> Exercise objective:
Make an exact copy of all the entries, but do not reproduce the pictures.

> Records for this task:
★ ★ ★ ★ ★

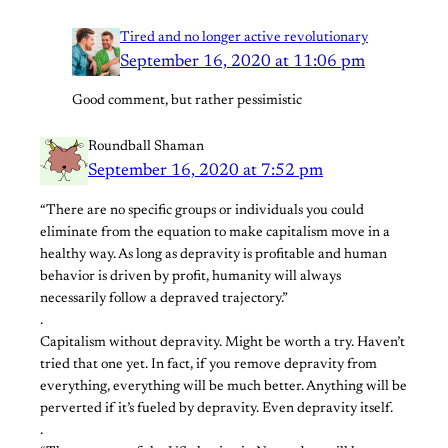
Tired and no longer active revolutionary
September 16, 2020 at 11:06 pm
Good comment, but rather pessimistic
Roundball Shaman
September 16, 2020 at 7:52 pm
“There are no specific groups or individuals you could
eliminate from the equation to make capitalism move in a
healthy way. As long as depravity is profitable and human
behavior is driven by profit, humanity will always
necessarily follow a depraved trajectory.”
.
Capitalism without depravity. Might be worth a try. Haven’t
tried that one yet. In fact, if you remove depravity from
everything, everything will be much better. Anything will be
perverted if it’s fueled by depravity. Even depravity itself.
.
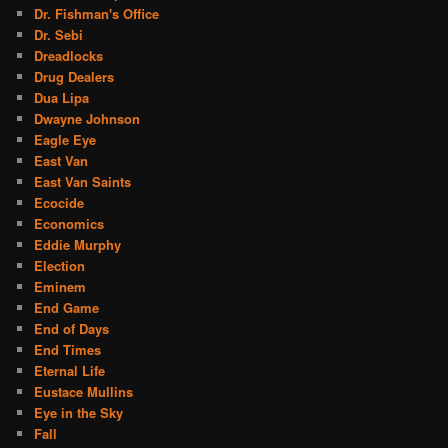
Dr. Fishman's Office
Dr. Sebi
Dreadlocks
Drug Dealers
Dua Lipa
Dwayne Johnson
Eagle Eye
East Van
East Van Saints
Ecocide
Economics
Eddie Murphy
Election
Eminem
End Game
End of Days
End Times
Eternal Life
Eustace Mullins
Eye in the Sky
Fall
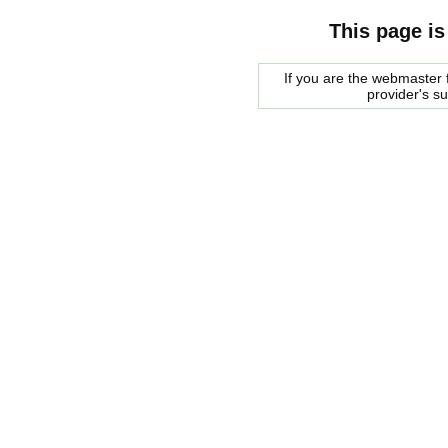
This page is
If you are the webmaster f
provider's s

★ ★ ★ ★ ★

> Solution:
Tired and no longer active revolutionary
September 16, 2020 at 11:06 pm
Good comment, but rather pessimistic
Roundball Shaman
September 16, 2020 at 7:52 pm
“There are no specific groups or individuals you could
eliminate from the equation to make capitalism move in a
healthy way. As long as depravity is profitable and human
behavior is driven by profit, humanity will always
necessarily follow a depraved trajectory.”
.
Capitalism without depravity. Might be worth a try. Haven’t
tried that one yet. In fact, if you remove depravity from
everything, everything will be much better. Anything will be
perverted if it’s fueled by depravity. Even depravity itself.
.
Dr. Fishman's Office
Dr. Sebi
Dreadlocks
Drug Dealers
Dua Lipa
Dwayne Johnson
Eagle Eye
East Van
East Van Saints
Ecocide
Economics
Eddie Murphy
Election
Eminem
End Game
End of Days
End Times
Eternal Life
Eustace Mullins
Eye in the Sky
Fall
This page is
If you are the webmaster f
provider's s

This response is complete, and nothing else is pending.